Note the line where "Degree Authentication, Certified" appears in the data below; write it out exactly, along with every line that comes after it to the end.

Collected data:
· · · ·

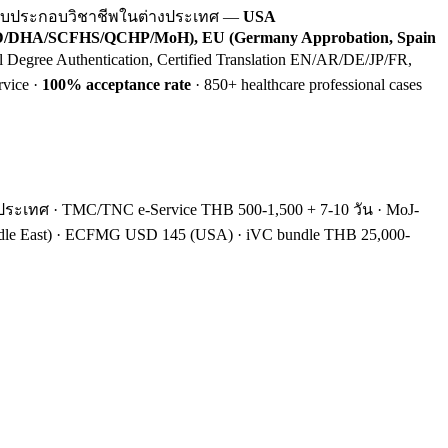
ขอใบประกอบวิชาชีพในต่างประเทศ —
USA
/DHA/SCFHS/QCHP/MoH), EU (Germany Approbation, Spain
 Degree Authentication, Certified Translation EN/AR/DE/JP/FR,
rvice ·
100% acceptance rate
· 850+ healthcare professional cases
ะเทศ · TMC/TNC e-Service THB 500-1,500 + 7-10 วัน · MoJ-
iddle East) · ECFMG USD 145 (USA) · iVC bundle THB 25,000-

· · · ·

TASK RESPONSE
 Degree Authentication, Certified Translation EN/AR/DE/JP/FR,
rvice ·
100% acceptance rate
· 850+ healthcare professional cases
ะเทศ · TMC/TNC e-Service THB 500-1,500 + 7-10 วัน · MoJ-
iddle East) · ECFMG USD 145 (USA) · iVC bundle THB 25,000-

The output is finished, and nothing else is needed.